La stima c'è tutta. In un recente incontro con alcuni sacerdoti ambrosiani, Il Papa se n'è uscito con un'immagine che è una lode: «Monsignor Delpini è come il pepe, non lo vedi, ma lo senti».
Del resto è difficile non riconoscere le doti dell'arcivescovo di Milano, uomo di fede ma anche comunicatore straordinario. Capace - vedi la predica per la famiglia sterminata quest'estate da uno dei figli- di mettersi in sintonia con il mondo di oggi che incrocia il cristianesimo con il pregiudizio illuminista e la fretta di chi associa la liturgia ai diorami dei musei.
Tutto vero, ma anche questo round di nomine si è concluso come i precedenti: l'arcivescovo di Milano non diventerà cardinale. Lo sarà quello di Torino, Roberto Repole, promosso finalmente in questa tornata, ma non lo sarà Mario Delpini. Milano e Venezia restano fuori dal collegio cardinalizio.
Milano è la città di Achille Ratti, Pio XI, e di Giovanni Battista Montini, Paolo VI, a Venezia, sempre per rimanere al Novecento, sono stati patriarchi Angelo Roncalli, ovvero Giovanni XXIII, e Albino Luciani, il Giovanni Paolo I dei 33 giorni.
Quattro vescovi in meno di cento anni diventati pontefici. Milano è una delle diocesi più grandi e evolute del mondo. E l'arcivescovo è capo del rito ambrosiano, Venezia è sempre stata un ponte con l'Oriente. Ma Francesco utilizza altri parametri. Semplificando, si potrebbe dire che più che alla storia guarda alla geografia. Le tradizioni e il contesto certo hanno un peso, ma forse quel che più urge per lui è sdoganare le periferie. Mettere in evidenza le chiese dell'Asia più sperduta, con la berretta rossa per la microscopica comunità della Mongolia, dell'America Latina profonda e dell'Africa martoriata, la geografia appunto dei tanti luoghi fuori dalle grandi rotte. Del resto, anche i viaggi di questo pontificato certificano lo sparigliamento dell'epoca bergogliana: Francesco è andato a Lampedusa, mai a Parigi. E solo nei giorni scorsi ha toccato il cuore dell'Europa, Lussemburgo e Bruxelles, tappe di un percorso non facile, in un momento storico in cui la fede sembra aver divorziato dalla ragione, riducendosi spesso a succursale di buoni sentimenti. Sull'Italia il discorso si fa più complesso. Il Papa, che spesso bypassa i suggerimenti del nunzio, sembra prediligere personalità in grado di interpretare la contemporaneità, insomma capaci di affrontare le sfide del tempo presente, senza considerare più di tanto il curriculum di ciascuna città. L'arcivescovo di Torino ha riorganizzato la chiesa e ha preso atto del fatto che oggi i cristiani non sono più la maggioranza ma semmai il lembo di un popolo sempre più sfilacciato e scompaginato.

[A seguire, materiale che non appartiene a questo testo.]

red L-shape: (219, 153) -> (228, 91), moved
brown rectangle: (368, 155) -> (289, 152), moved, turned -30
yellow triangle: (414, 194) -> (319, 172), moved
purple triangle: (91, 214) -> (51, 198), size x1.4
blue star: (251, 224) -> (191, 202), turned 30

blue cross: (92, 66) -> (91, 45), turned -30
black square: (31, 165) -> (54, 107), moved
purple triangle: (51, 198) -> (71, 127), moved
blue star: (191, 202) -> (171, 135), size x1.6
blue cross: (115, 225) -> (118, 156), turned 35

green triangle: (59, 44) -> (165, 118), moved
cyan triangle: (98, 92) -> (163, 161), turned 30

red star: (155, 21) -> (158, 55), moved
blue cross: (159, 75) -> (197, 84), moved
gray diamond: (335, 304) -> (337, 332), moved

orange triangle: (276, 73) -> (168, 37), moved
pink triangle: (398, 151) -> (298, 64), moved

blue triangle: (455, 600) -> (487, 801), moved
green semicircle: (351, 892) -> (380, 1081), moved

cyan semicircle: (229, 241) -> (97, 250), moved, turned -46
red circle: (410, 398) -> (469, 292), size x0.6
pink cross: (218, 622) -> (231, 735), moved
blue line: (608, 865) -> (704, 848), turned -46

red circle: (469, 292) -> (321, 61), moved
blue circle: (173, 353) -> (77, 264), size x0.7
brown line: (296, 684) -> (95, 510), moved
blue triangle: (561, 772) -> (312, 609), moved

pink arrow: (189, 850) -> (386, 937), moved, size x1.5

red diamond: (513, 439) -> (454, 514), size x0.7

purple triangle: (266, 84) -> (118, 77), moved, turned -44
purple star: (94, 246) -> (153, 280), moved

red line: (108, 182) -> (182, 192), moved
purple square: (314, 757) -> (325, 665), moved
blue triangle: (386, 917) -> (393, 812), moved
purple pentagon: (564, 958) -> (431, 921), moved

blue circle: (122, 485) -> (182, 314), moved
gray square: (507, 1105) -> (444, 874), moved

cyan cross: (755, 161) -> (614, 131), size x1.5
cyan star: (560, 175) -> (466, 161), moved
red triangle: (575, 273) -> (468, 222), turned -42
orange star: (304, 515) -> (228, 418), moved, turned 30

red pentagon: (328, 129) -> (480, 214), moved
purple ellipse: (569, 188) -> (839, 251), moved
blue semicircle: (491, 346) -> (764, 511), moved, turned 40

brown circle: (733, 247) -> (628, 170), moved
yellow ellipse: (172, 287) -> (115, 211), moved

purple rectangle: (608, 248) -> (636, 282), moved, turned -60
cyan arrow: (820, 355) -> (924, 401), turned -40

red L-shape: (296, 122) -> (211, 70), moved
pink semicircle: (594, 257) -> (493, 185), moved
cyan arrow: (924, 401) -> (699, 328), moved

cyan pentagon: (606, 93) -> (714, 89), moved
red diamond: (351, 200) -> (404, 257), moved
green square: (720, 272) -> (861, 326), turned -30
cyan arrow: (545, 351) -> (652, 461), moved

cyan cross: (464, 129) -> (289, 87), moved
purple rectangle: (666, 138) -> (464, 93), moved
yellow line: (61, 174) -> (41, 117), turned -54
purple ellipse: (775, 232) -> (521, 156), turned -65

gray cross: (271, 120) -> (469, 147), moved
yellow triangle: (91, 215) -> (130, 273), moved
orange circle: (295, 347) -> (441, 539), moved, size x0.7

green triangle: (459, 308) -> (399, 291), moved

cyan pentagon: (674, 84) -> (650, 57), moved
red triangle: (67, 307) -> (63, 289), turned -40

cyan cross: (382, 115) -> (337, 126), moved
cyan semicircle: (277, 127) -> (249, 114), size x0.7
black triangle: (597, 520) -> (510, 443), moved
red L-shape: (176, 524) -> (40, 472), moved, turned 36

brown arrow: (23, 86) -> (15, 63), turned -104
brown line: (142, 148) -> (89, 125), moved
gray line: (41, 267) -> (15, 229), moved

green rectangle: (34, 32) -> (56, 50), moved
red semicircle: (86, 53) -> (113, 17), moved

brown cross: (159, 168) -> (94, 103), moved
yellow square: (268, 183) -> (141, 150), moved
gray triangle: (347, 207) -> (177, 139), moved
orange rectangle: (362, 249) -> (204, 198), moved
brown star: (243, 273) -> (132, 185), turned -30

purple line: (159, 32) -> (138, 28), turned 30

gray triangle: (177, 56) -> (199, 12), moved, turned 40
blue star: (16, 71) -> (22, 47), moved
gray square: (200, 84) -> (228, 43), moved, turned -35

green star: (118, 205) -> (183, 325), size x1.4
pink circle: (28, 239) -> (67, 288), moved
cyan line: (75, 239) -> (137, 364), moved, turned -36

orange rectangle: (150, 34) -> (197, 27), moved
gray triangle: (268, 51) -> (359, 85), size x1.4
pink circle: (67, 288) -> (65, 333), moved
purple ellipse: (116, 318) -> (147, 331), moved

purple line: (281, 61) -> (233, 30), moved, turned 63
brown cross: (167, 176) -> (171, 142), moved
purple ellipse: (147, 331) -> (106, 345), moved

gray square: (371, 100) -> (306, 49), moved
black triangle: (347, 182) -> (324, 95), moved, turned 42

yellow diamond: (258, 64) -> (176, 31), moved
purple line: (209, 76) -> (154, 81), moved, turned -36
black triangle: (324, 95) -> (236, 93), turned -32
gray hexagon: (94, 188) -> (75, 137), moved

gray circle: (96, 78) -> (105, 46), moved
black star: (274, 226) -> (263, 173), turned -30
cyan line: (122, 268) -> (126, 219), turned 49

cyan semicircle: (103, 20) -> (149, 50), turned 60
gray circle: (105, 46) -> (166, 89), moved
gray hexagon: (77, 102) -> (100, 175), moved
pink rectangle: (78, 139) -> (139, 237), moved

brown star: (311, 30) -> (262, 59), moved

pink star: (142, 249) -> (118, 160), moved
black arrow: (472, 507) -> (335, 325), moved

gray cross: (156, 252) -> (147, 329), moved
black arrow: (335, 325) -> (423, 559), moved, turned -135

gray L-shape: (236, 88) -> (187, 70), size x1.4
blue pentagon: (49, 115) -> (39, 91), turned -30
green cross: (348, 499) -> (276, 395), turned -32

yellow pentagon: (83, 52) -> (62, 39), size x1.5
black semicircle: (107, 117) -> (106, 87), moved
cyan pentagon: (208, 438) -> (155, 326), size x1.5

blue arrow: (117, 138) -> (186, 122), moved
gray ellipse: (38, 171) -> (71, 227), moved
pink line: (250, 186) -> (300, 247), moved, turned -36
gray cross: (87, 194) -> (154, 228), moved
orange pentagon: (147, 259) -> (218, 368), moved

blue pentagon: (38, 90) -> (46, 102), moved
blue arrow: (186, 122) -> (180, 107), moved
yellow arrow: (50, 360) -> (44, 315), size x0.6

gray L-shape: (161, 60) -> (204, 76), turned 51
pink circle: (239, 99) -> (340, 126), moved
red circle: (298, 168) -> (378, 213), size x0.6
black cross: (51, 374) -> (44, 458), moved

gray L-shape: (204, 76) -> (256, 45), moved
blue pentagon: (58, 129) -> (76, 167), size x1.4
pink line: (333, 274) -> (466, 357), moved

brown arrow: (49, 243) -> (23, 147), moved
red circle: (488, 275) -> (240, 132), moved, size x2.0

Può darsi che nei ragionamenti di Bergoglio su Milano abbia inciso la circostanza che lui, a dimostrazione del rovesciamento di antichi e collaudati schemi, ha già nominato un cardinale lombardo, ovvero monsignor Oscar Cantoni, il vescovo di Como. E poi c'è un'altra presenza, quella del cardinale Angelo Scola, ormai escluso dalle votazioni del conclave per i raggiunti limiti d'età, e che anzi riempie due caselle perché è stato anche patriarca di Venezia.
Ma queste sono congetture, come non sembra aver avuto importanza il coinvolgimento dell'allora vescovo ausiliare che non avrebbe vigilato con la necessaria durezza nella vicenda scabrosa di don Galli, portato in Tribunale per violenza su un bambino. La metropoli della Madonnina resta in panchina.